1. Questions to the Cabinet Secretary for Finance – in the Senedd on 6 December 2017.
4. Will the Cabinet Secretary make a statement on the impact of the UK Government's financial austerity policies on Merthyr Tydfil and Rhymney? OAQ51421
Llywydd, Welsh Government research demonstrates that the changes to benefits and tax credits alone are removing over £900 million each year from the least well-off households in Wales. Residents of Merthyr and Rhymney are amongst those worst affected.
Thank you for that answer, Cabinet Secretary. I'm sure you will recall that in 2011, the then Tory Chancellor said that his budget was
'about doing what we can to help families with the cost of living'.
He added:
'we have already asked the British people for what is needed, and today we do not need to ask for more'.
Well, six years later, many people in our communities are still paying the price of those austerity politics, and on many occasions, Cabinet Secretary, you've stressed your concerns at the impact of austerity.

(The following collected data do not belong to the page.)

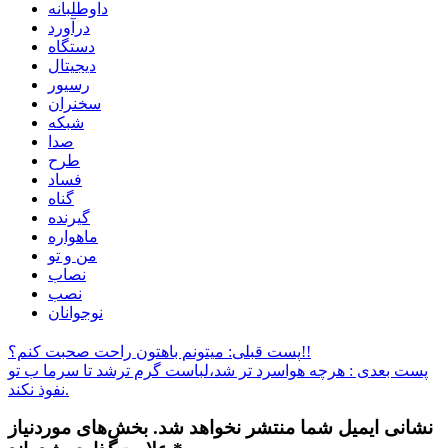
داوطلبانه
درآورد
دستگاه
دیجیتال
رسیور
سخنران
شبکه
صدا
طرح
فساد
گناه
گیرنده
ماهواره
من و تو
نصاب
نصب
نوجوانان
پست قبلی: میتونم باهتون راحت صحبت کنم؟!!
پست بعدی : هرچه هواسرد تر شد،لباست گرم ترشد تا سرما ب تو
نفوذ نکند.
نشانی ایمیل شما منتشر نخواهد شد. بخش‌های موردنیاز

So, can you confirm that, unlike the policies of the Tory Government in Westminster, the policies and investments made by this Welsh Labour Government will continue to support people living in areas like my own constituency of Merthyr Tydfil and Rhymney?
Well, Llywydd, the Member for Merthyr Tydfil and Rhymney, I think, has made a very important contribution on the floor of the Assembly over many months now, when she has made the case for investment in what she has called the social fabric of our communities—ways in which we can try to help to keep the safety net on which those families that I described so much depend.
Let me give just two examples of what the Welsh Government is trying to do to assist people in the Merthyr and Rhymney areas. We have maintained our council tax reduction scheme here in Wales. That means that those families that are having their benefits frozen or cut and their tax credits reduced in Wales don't find themselves at the same time having to put their hands in their pockets to pay the council tax. That's costing £224 million across the whole of Wales, but it puts £5.7 million directly into the pockets of those families in Merthyr, and it puts £13.6 million directly into the household incomes of the poorest households in Caerphilly.
At the same time, 1,592 children in Merthyr and 2,925 children in Caerphilly have benefited from our Flying Start programmes last year. These are just two practical examples of the way in which the social fabric of our communities is being defended and advanced by the Welsh Government, even at a time when the assaults on their well-being and their incomes are so severe from the UK Government.